From the middle of the fifties English scholars pioneered medieval field archaeology. They founded the Deserted Medieval Villages Research Group, later changed to Medieval Village Research Group and now since 1985 the Medieval Settlement Research Group. Their work, set up by Maurice Beresford and John Hurst, provoked great interest on the continent.
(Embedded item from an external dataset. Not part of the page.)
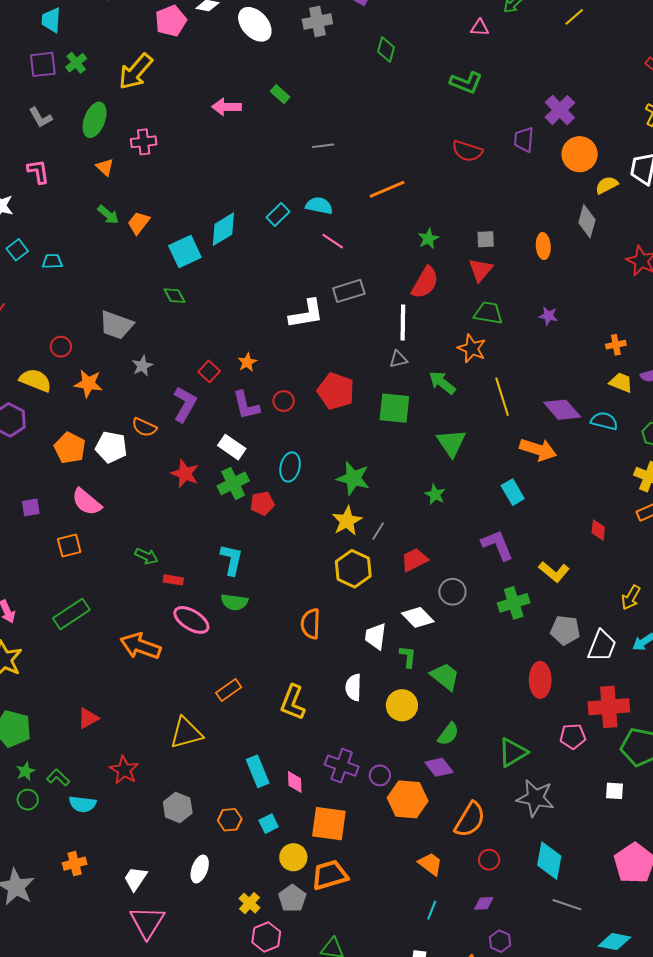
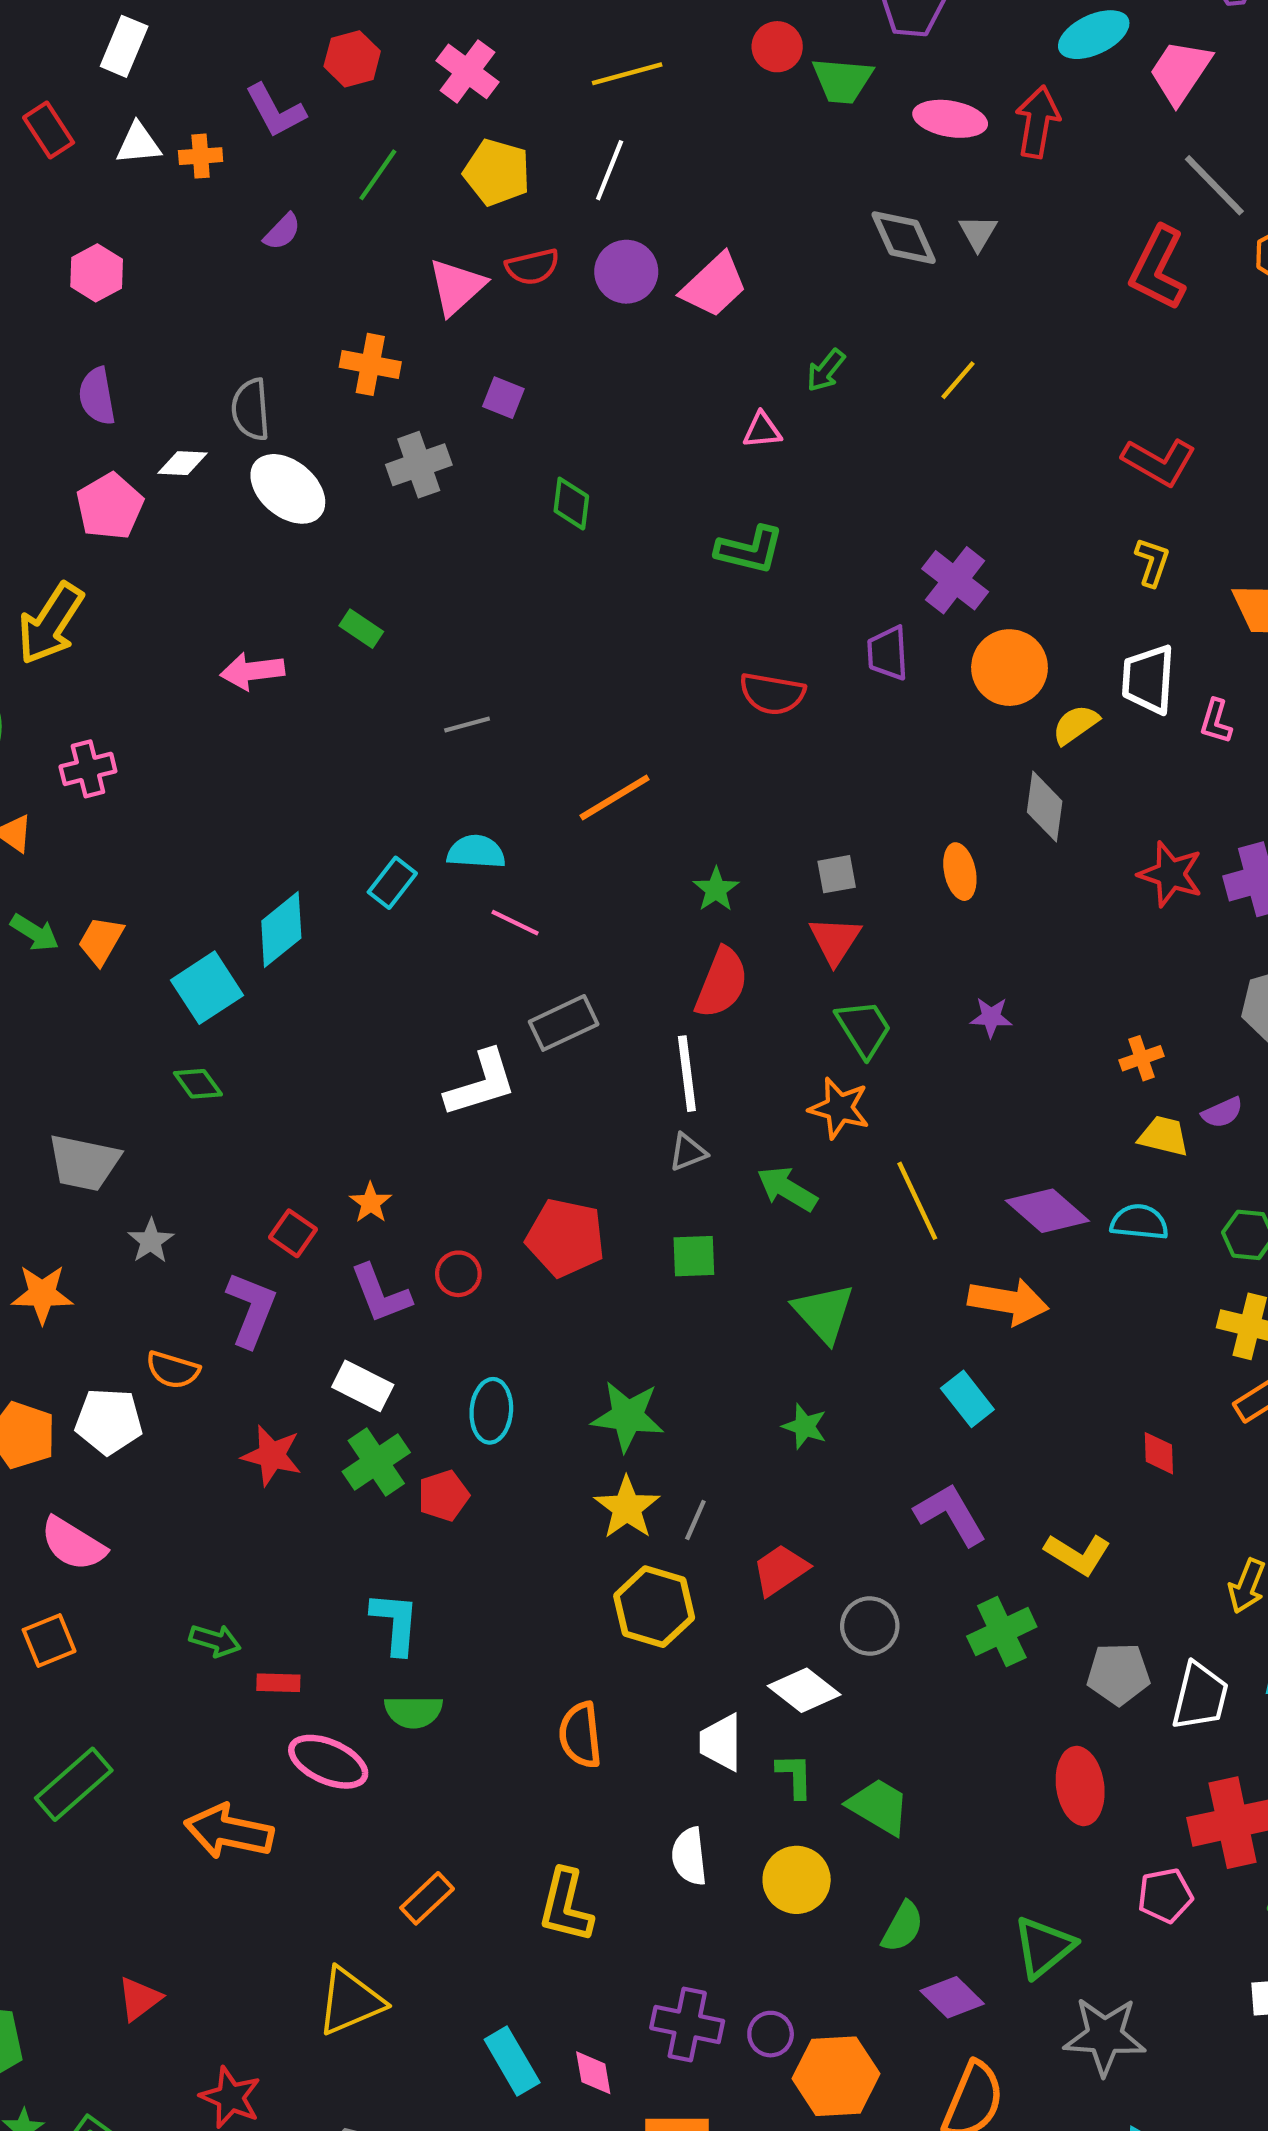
green trapezoid: (488, 313) -> (864, 1028), turned 56
green square: (394, 408) -> (694, 1256), size x0.7
purple diamond: (439, 767) -> (952, 1997), moved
Although the German geographical tradition in the field of “Settlement History” (Siedlungsgeschichte) with illustrious names like Gradmann, Martiny, Niemeier, Muller-Wille and Mortensen. was continued after the war by Anneliese Krenzlin, Martin Born and Hans-Jurgen Nitz, a decisive step to a renewal of the subject on the English model were the conferences organised during the seventies by the famous archaeologist Herbert Jankuhn under the auspices of the Gottingen Academy. Several volumes on the early medieval village and on early medieval fields resulted from these meetings between archaeologists, historians, geographers and linguists. The importance of the yearbook Siedlungsforschung. Archdologie-Geschichte-Geographie, edited since 1983 by Klaus Fehn, testifies to the liveliness of research on rural settlements in central and continental north-west Europe.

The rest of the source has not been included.